Question

Find out how many AU are there in a parsec.

Answer 1

Hint: In this question we need to convert parsec into AU. Both parsec and AU (astronomical unit) are units of length and are used to measure large distances e.g. distances between stars and planets are measured in these units. For this conversion we will use the simple unitary method.

Formula used:
$\tan \theta = \dfrac{{perpendicular}}{{base}}$
$1\operatorname{arcsec} = {(\dfrac{1}{{3600}})^o} \times \dfrac{\pi }{{{{180}^o}}}$

Complete step by step answer:
Parsec is defined as the distance at which the radius of orbit of Earth subtends a parallax angle of one arc second and one arc second is $\dfrac{1}{{3600}}$ of a degree.We will convert the degree to radians as ${1^o} = \dfrac{\pi }{{{{180}^o}}}$.An Astronomical Unit (AU) is defined as the distance of Earth from the Sun. However, the actual distance between the Earth and the Sun varies when Earth goes from aphelion to perihelion. Because of this variation, the Astronomical Unit is defined to be equal to \[149,597,870,700\;\] m.

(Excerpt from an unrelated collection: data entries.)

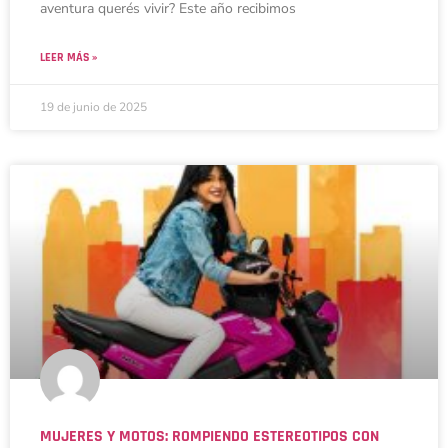
aventura querés vivir? Este año recibimos
LEER MÁS »
19 de junio de 2025
MUJERES Y MOTOS: ROMPIENDO ESTEREOTIPOS CON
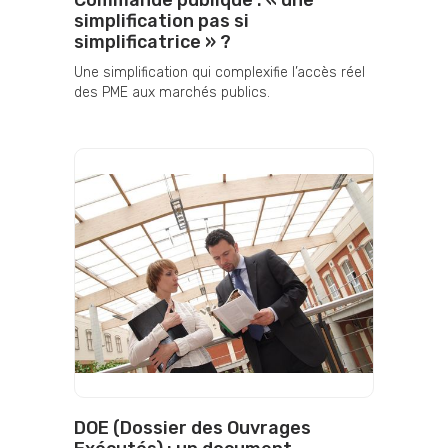
Commande publique : « une
simplification pas si
simplificatrice » ?
Une simplification qui complexifie l’accès réel
des PME aux marchés publics.
DOE (Dossier des Ouvrages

Now, from the diagram, we can say that $\tan \theta = \dfrac{{1AU}}{{1par\sec }}$.As the distance between the Sun and star is very large as compared to the distance between the Sun and the Earth. So, we can approximate $\tan \theta \simeq \theta $ and $\theta $ here is equal to one arc second.
$1\operatorname{arcsec} = \dfrac{{1AU}}{{1par\sec }}$
$\Rightarrow {(\dfrac{1}{{3600}})^o} \times \dfrac{\pi }{{{{180}^o}}} = \dfrac{{1AU}}{{1par\sec }} \\
\therefore 1par\sec = \dfrac{{648,000}}{\pi }AU \\ $
Hence, one parsec corresponds to $\dfrac{{648,000}}{\pi }$ astronomical units.

Note: The word Parsec is derived from the words ‘parallax’ and ‘arc second’. The astronomical unit is mainly used to assess distances within the Solar System or between stars whereas parsec is used to quantify distances beyond the solar system. In light years, parsec is nearly equal to \[3.26\] light years and astronomical units are approximately equal to $8$ light minutes.